0
$\begingroup$

Suppose there are $n$ points in $\mathbb R^2$. So we have ${n\choose 2}$ line segments joining pairs of these points. How do I find a straight line such that the angles between this straight line and all these line segments are not very high?

The question, as you can see, is not really very clear, and I cannot help better it since this was asked verbatim in an admissions interview. Of course, one ca ask what I mean by "not very high". I apologise -- I do not know what it means.

A hint was given "Think about projections, inner product, etc."
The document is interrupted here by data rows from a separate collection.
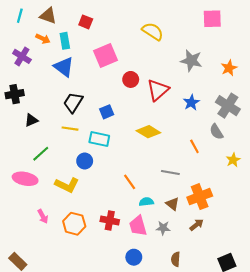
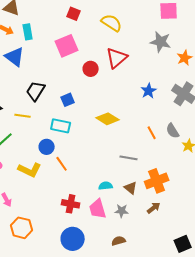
red square: (86, 22) -> (74, 14), moved
gray star: (191, 61) -> (161, 42), moved
blue triangle: (64, 67) -> (15, 57), moved
red triangle: (158, 90) -> (117, 58), moved
yellow line: (70, 129) -> (23, 116), moved
gray semicircle: (216, 132) -> (173, 131), moved
orange line: (130, 182) -> (62, 164), moved
orange hexagon: (74, 224) -> (22, 228), moved
blue circle: (134, 257) -> (73, 239), moved, size x1.5
brown semicircle: (176, 259) -> (119, 241), moved, turned 72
But like fitting least squares regression line, some efforts can be given in understanding this and here are what I think:

  • One can try to minimise $\sum_i\tan^2(\theta_i)$ where $\theta_i$ is the angle between our desired line and the $i$-th line segment. I know the slopes of my line segments, so minimising this quantity will imply finding solution to the slope of my line. This may give me a line, but probably it will not be very standard.
  • I somehow feel that our desired line will be parallel to the regression line, although I can't prove it. Somehow I feel that minimising the angles will effectively mean minimising the projections orthogonal to my line. I am not at all sure about this. But this is the one closest to "projections, inner product" I guess.
  • How about the principal component analysis line? I do not know the theory but will be eigenvalues be of any assistance to me?
  • 0
    If number of vectors are $n$, then number of line segments for pairs of vectors are $O(n^2)$ and at least as bad will any algorithm working on them be.2017-01-30
  • 0
    Algorithm may be bad, but only after a solution is obtained can we think of bettering the algorithm. First let's figure out what is the solution in this case.2017-01-31
  • 0
    Yes, I think the principal component analysis (PCA) approach will be fruitful as you see in my answer. At least it will give a quick estimate.2017-01-31

2 Answers 2

0

The absolute value of the inner product of two unit vectors is the cosine of the angle between them. For each pair, compute $d^k = (x^i-x^j) / ||x^i-x^j||$ ($k=1,\ldots,K={n\choose 2}$), which is a vector of length $1$.

You can minimize the average angle: $$\min_{y\in \mathbb{R^2}} \left\{ \sum_k |y^T d^k| : ||y||=1 \right\}$$ or the maximum angle: $$\min_{y\in \mathbb{R^2}} \left\{ \max_k |y^T d^k| : ||y||=1 \right\}$$ These problems are hard to solve (due to the nonconvex constraint $||y||=1$), but since $$y = \cos(\theta)\begin{pmatrix}1\\0\end{pmatrix} + \sin(\theta)\begin{pmatrix}0\\1\end{pmatrix}$$ you can reduce this to a single variable problem and perform grid search.

0

For approximation you can try a Principal Component Analysis (PCA) (or Karhunen Loéve theorem or sometimes transform). Do it by calculating mean value vector

$${\bf m } = \frac{1}{n}\sum_{i=1}^n{\bf v}_i$$

of your vectors (ortsvektoren) ${\bf v}_i$, and then $${\bf Q} = \sum_{i=1}^n({\bf v}_i-{\bf m})({\bf v}_i-{\bf m})^T$$

and finally find the largest modulus (norm) eigenvector of $\bf Q$. Can for example be done with a power method. All in all $O(n)$ both matrix additions and multiplications.